The Palette Count

With the Capital dressed up for India Art Fair,gallerists host grand exhibitions for the art extravaganza.

Written by Vandana Kalra | Published: January 25, 2012 3:23:59 am

It is one of the biggest carnivals of art in India. Featuring over a thousand works of art from 20 countries,the curtains will go up at the India Art Fair (IAF) tomorrow. Before it opens for the public,a select few will be allowed inside its humungous tent at the NSIC exhibition grounds in Okhla today,but the celebration of art is not restricted to the venue. Its expanse is much more than the 14,000 sqm of the Okhla ground. It covers miles,from Mumbai to Bangalore,where galleries are preparing for a celebration of art with collaterals — exhibitions timed during the fair.

“The space at the art fair is limited. It makes sense to make an impression at the fair and then direct people to the gallery to view a larger body of work. It’s a perfect time for networking,” says gallerist Anu Bajaj,director,Gallery Art Positive,who will make her debut at the IAF this year. She is one of the several gallerists,who have organised a collateral exhibition at their galleries during the fair.

The countdown to the fair began last week and Bajaj,in order to interact with the collectors,recently hosted a brunch along with other gallerists in Lado Sarai. The D-Day saw a slew of art connoisseurs hopping across galleries in the art hub. If at Gallery Art Positive the walls had works of eight artists in the exhibition “Aham”,across the street,at Latitude 28,guests were treated to appam and stew conjured by Prima Kurien. The exhibition curated by Meera Menezes has 11 artists examining the phenomenon of leakage and loss in both the virtual and the real world.

Art enthusiasts from Mumbai might be headed to Delhi for the fair,but back in the maximum city,Sudarshan Shetty kick-started art fair collaterals by showcasing his site-specific installation Flying Bus. A double-decker bus with giant steel wings,it represents how the ubiquitious bus is on its way to extinction. The Mumbai-based artist’s work will also feature in the exhibition “Listen Outside This House”,a collateral event at Galleryske in Bangalore.

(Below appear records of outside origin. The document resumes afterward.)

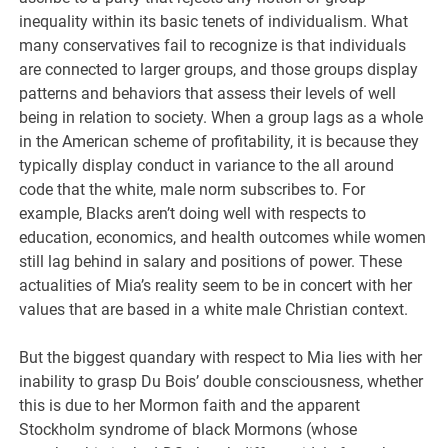
inequality within its basic tenets of individualism. What
many conservatives fail to recognize is that individuals
are connected to larger groups, and those groups display
patterns and behaviors that assess their levels of well
being in relation to society. When a group lags as a whole
in the American scheme of profitability, it is because they
typically display conduct in variance to the all around
code that the white, male norm subscribes to. For
example, Blacks aren’t doing well with respects to
education, economics, and health outcomes while women
still lag behind in salary and positions of power. These
actualities of Mia’s reality seem to be in concert with her
values that are based in a white male Christian context.
But the biggest quandary with respect to Mia lies with her
inability to grasp Du Bois’ double consciousness, whether
this is due to her Mormon faith and the apparent
Stockholm syndrome of black Mormons (whose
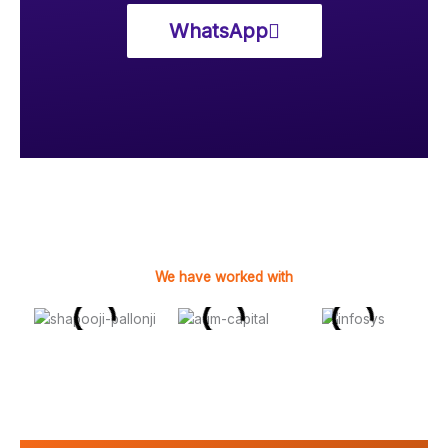
WhatsApp
We have worked with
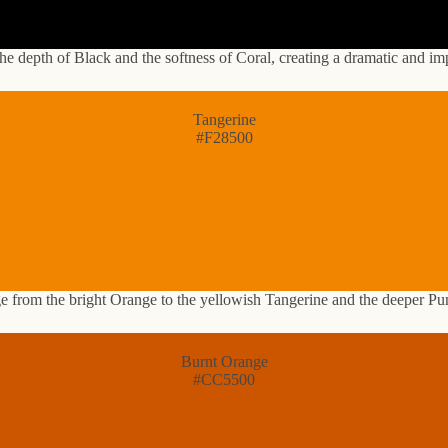
he depth of Black and the softness of Coral, creating a dramatic and im
Tangerine
#F28500
ge from the bright Orange to the yellowish Tangerine and the deeper Pu
Burnt Orange
#CC5500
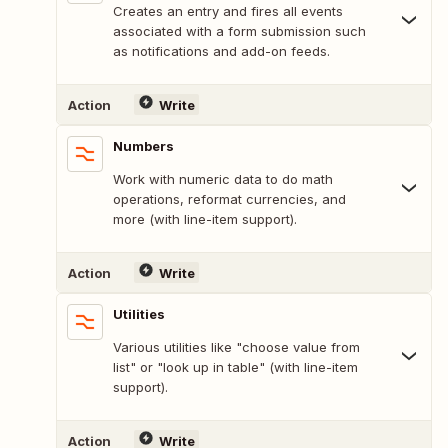
Creates an entry and fires all events
associated with a form submission such
as notifications and add-on feeds.
Action
Write
Numbers
Work with numeric data to do math
operations, reformat currencies, and
more (with line-item support).
Action
Write
Utilities
Various utilities like "choose value from
list" or "look up in table" (with line-item
support).
Action
Write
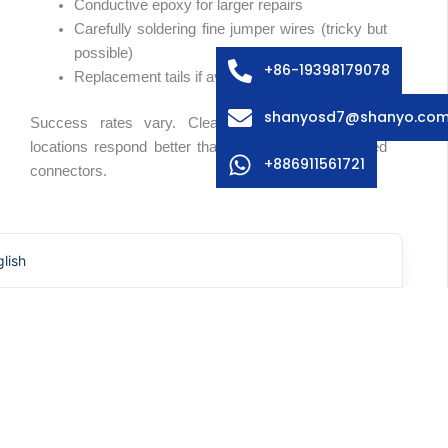
Conductive epoxy for larger repairs
edish
Carefully soldering fine jumper wires (tricky but
possible)
lian
+86-19398179078
Replacement tails if available separately
ench
shanyosd7@shanyo.co
Success rates vary. Clean breaks in accessible
anish
locations respond better than damage within crimped
rman
+886911561721
connectors.
rean
panese
Surface Contamination
lish
Sometimes switches fail because contamination—
liquid spills, dust, or debris—gets between circuit
layers. Cleaning can restore function, though
accessing the interior without causing more damage
requires care.
Isopropyl alcohol and patience sometimes work
wonders. Compressed air helps remove particulates.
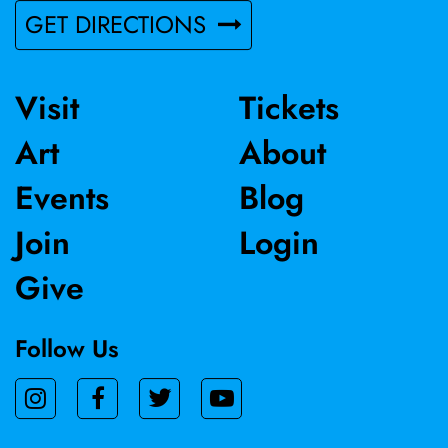
GET DIRECTIONS
Visit
Tickets
Art
About
Events
Blog
Join
Login
Give
Follow Us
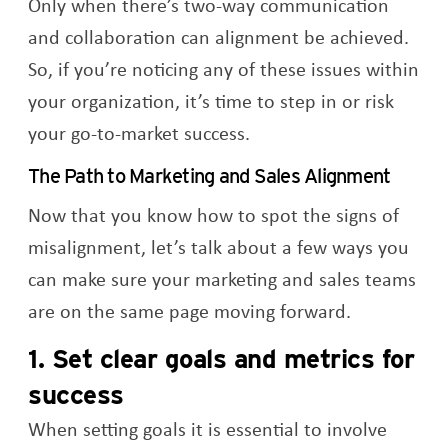
Only when there’s two-way communication
and collaboration can alignment be achieved.
So, if you’re noticing any of these issues within
your organization, it’s time to step in or risk
your go-to-market success.
The Path to Marketing and Sales Alignment
Now that you know how to spot the signs of
misalignment, let’s talk about a few ways you
can make sure your marketing and sales teams
are on the same page moving forward.
1. Set clear goals and metrics for
success
When setting goals it is essential to involve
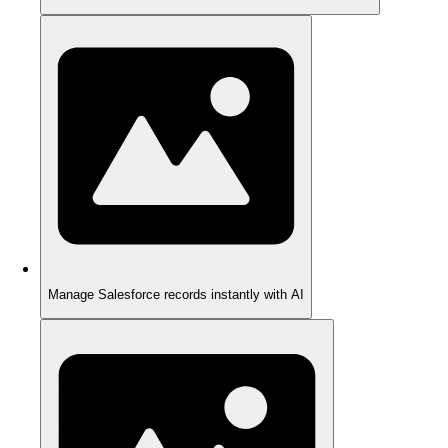
Manage Salesforce records instantly with AI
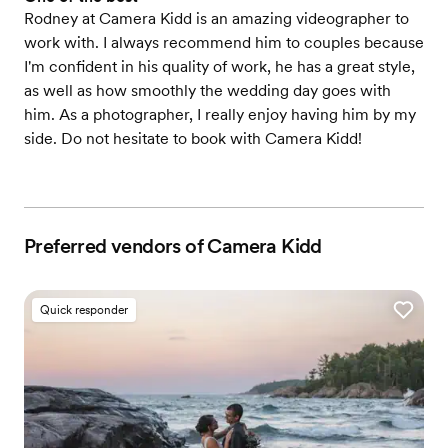
Rodney at Camera Kidd is an amazing videographer to
work with. I always recommend him to couples because
I'm confident in his quality of work, he has a great style,
as well as how smoothly the wedding day goes with
him. As a photographer, I really enjoy having him by my
side. Do not hesitate to book with Camera Kidd!
Preferred vendors of Camera Kidd
Quick responder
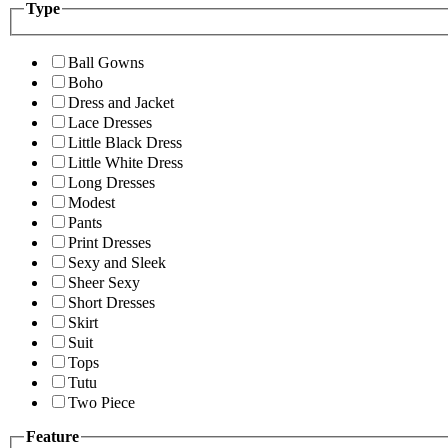
Type
Ball Gowns
Boho
Dress and Jacket
Lace Dresses
Little Black Dress
Little White Dress
Long Dresses
Modest
Pants
Print Dresses
Sexy and Sleek
Sheer Sexy
Short Dresses
Skirt
Suit
Tops
Tutu
Two Piece
Feature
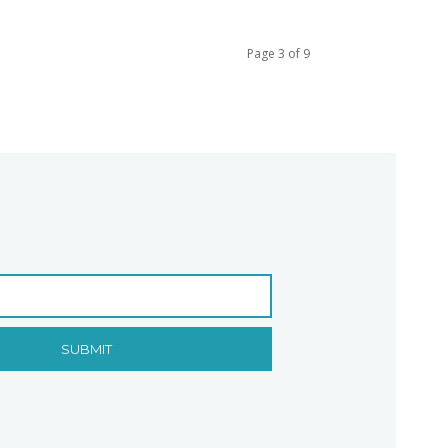
Page 3 of 9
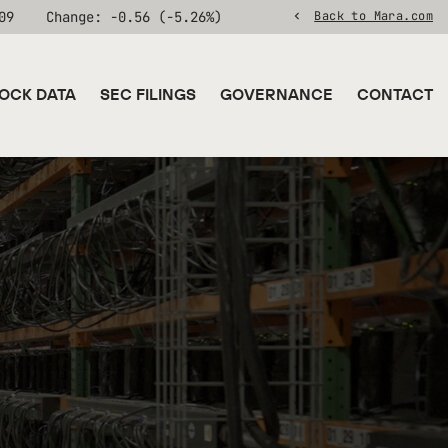
09
Change:
-0.56
(
-5.26%
)
Back to Mara.com
OCK DATA
SEC FILINGS
GOVERNANCE
CONTACT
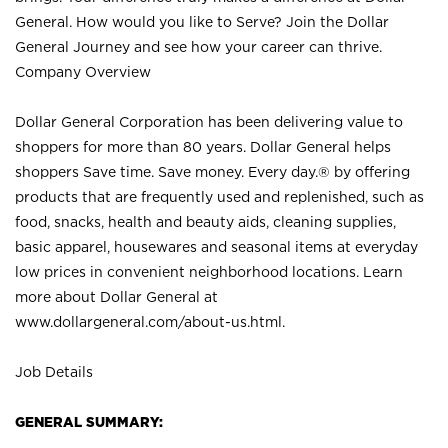
General. How would you like to Serve? Join the Dollar
General Journey and see how your career can thrive.
Company Overview
Dollar General Corporation has been delivering value to
shoppers for more than 80 years. Dollar General helps
shoppers Save time. Save money. Every day.® by offering
products that are frequently used and replenished, such as
food, snacks, health and beauty aids, cleaning supplies,
basic apparel, housewares and seasonal items at everyday
low prices in convenient neighborhood locations. Learn
more about Dollar General at
www.dollargeneral.com/about-us.html
.
Job Details
GENERAL SUMMARY:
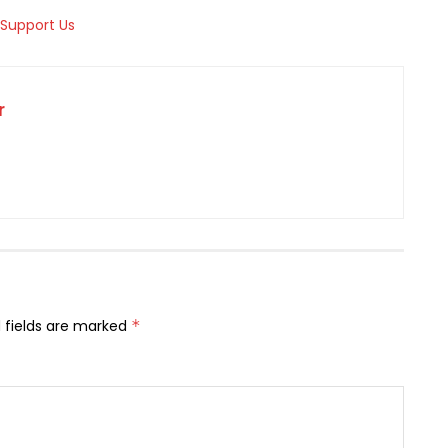
r
 fields are marked
*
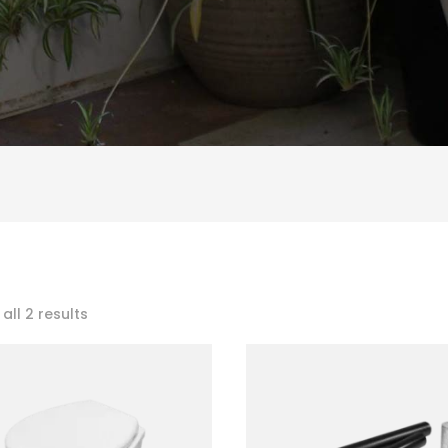
Sorted
all 2 results
by
popularity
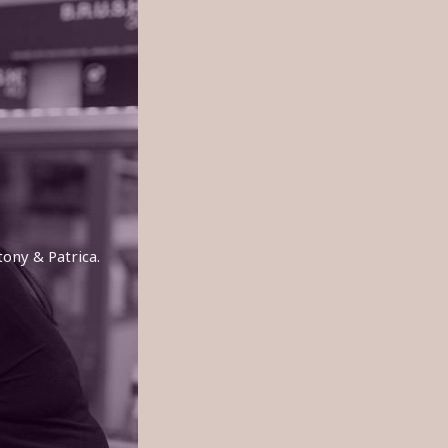
tony & Patrica.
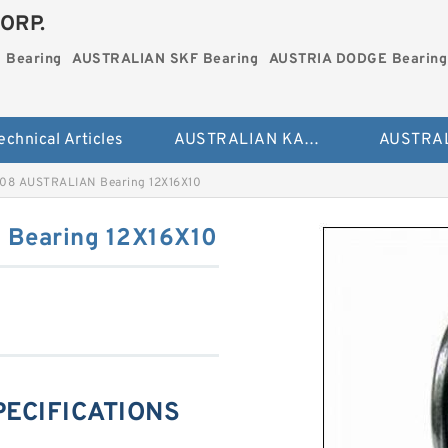
ORP.
 Bearing
AUSTRALIAN SKF Bearing
AUSTRIA DODGE Bearing
echnical Articles
AUSTRALIAN KAYDON Bearing
08 AUSTRALIAN Bearing 12X16X10
Bearing 12X16X10
PECIFICATIONS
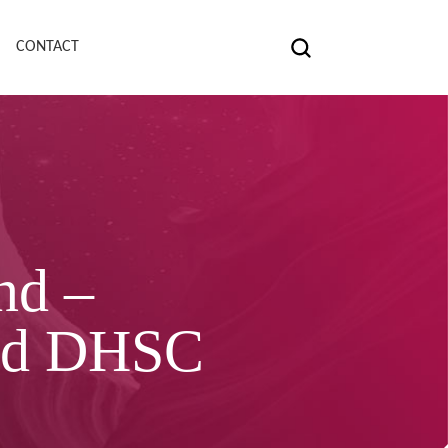
CONTACT
nd –
and DHSC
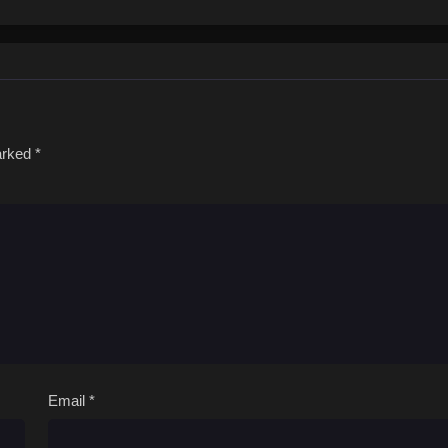
marked
*
Email
*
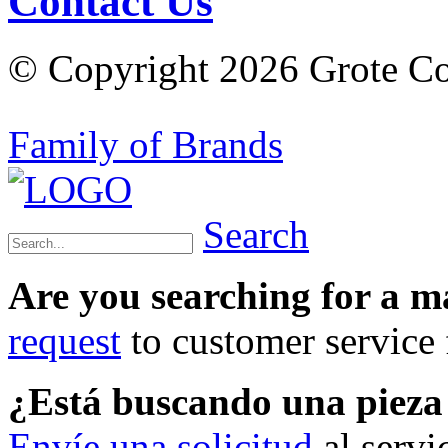
Contact Us
© Copyright 2026 Grote Com
Family of Brands
Search
Are you searching for a 
request
to customer service f
¿Está buscando una piez
Envíe una solicitud
al servi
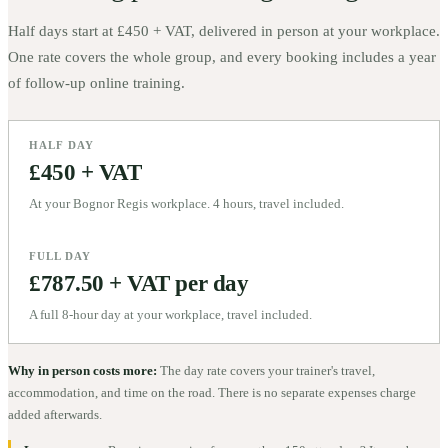
Half days start at
£450 + VAT
, delivered in person at your workplace.
One rate covers the whole group, and every booking includes a year
of follow-up online training.
HALF DAY
£450 + VAT
At your Bognor Regis workplace. 4 hours, travel included.
FULL DAY
£787.50 + VAT per day
A full 8-hour day at your workplace, travel included.
Why in person costs more:
The day rate covers your trainer's travel,
accommodation, and time on the road. There is no separate expenses charge
added afterwards.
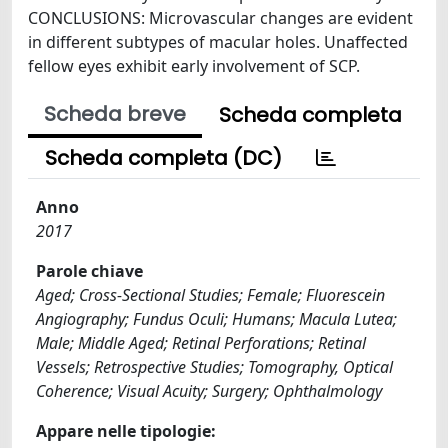
CONCLUSIONS: Microvascular changes are evident
in different subtypes of macular holes. Unaffected
fellow eyes exhibit early involvement of SCP.
Scheda breve
Scheda completa
Scheda completa (DC)
Anno
2017
Parole chiave
Aged; Cross-Sectional Studies; Female; Fluorescein
Angiography; Fundus Oculi; Humans; Macula Lutea;
Male; Middle Aged; Retinal Perforations; Retinal
Vessels; Retrospective Studies; Tomography, Optical
Coherence; Visual Acuity; Surgery; Ophthalmology
Appare nelle tipologie:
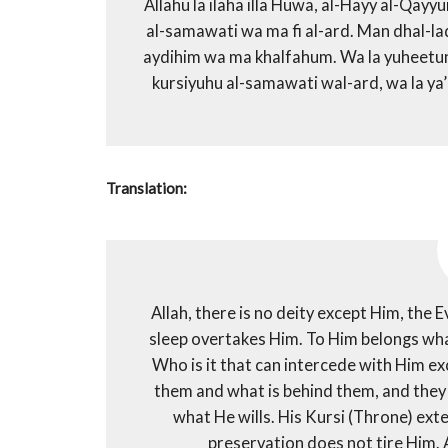
Allahu la ilaha illa Huwa, al-Hayy al-Qay
al-samawati wa ma fi al-ard. Man dhal-lad
aydihim wa ma khalfahum. Wa la yuheetuna b
kursiyuhu al-samawati wal-ard, wa la ya
Translation:
Allah, there is no deity except Him, the 
sleep overtakes Him. To Him belongs what
Who is it that can intercede with Him e
them and what is behind them, and the
what He wills. His Kursi (Throne) ext
preservation does not tire Him. 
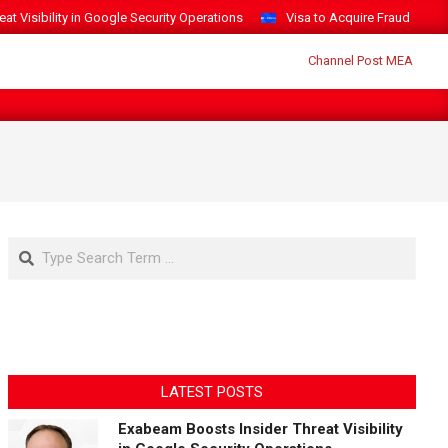
t Visibility in Google Security Operations
Visa to Acquire Fraud Intelli
Search
LATEST POSTS
Exabeam Boosts Insider Threat Visibility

Back in Delhi,at Gallery Espace,gallerist Renu Modi wants to give art aficionados an insight into the minds of the artists in “Narratives of the Self”. The commissioned project has the likes of Jitish Kallat,Anju Dodiya,Manjunath Kamath and Nilima Sheikh working on autobiographical artworks. “It extends the celebration during the fair,” says Modi.

In one of the largest collaterals,Ashish Anand,director,Delhi Art Gallery,will celebrate the Bengal school of art. The 401 works from early 19th century to the turn of the 20th-century,are from a time when artists like Nandalal Bose and Asit Haldar looked at ancient Indian art and nationalism for inspiration. “It’s an attempt to get Bengal art its due. Many people hold their purchase of art for the IAF and this is a time when they are in a mood to buy,” says Anand.

Tunty Chauhan,director of Gallery Threshold,agrees,“This is one of the biggest events on the art calender and if one believes in an artist,this is the time to give them exposure.” She has chosen to showcase works of Vishakhapatnam-based V Ramesh at her gallery. In another grand solo,Talwar Gallery will present Alwar Balasubramaniam’s “Nothing from My Hands”. If at the IAF,international galleries like Italy-based Galleria Continua will represent Shilpa Gupta,at her home town,in Mumbai,her work will be on display at Chemould Prescott Road.

Legends like Pablo Picasso and Salvador Dali and contemporary names such as Marc Quinn and Antony Gormley will be showing at the fair,but outside the gated venue too,works of international biggies will be on display at private galleries. Vadehra Art Gallery is hosting a show of Yoko Ono,whereas at Tasveer Art Gallery,India of the 1950s can be viewed in photographs by legendary fashion photographer Norman Parkinson.

For those who want to understand art and artists better,studio visits are planned with artists like Arpana Caur,Ravi Agarwal and Raqs Media Collective.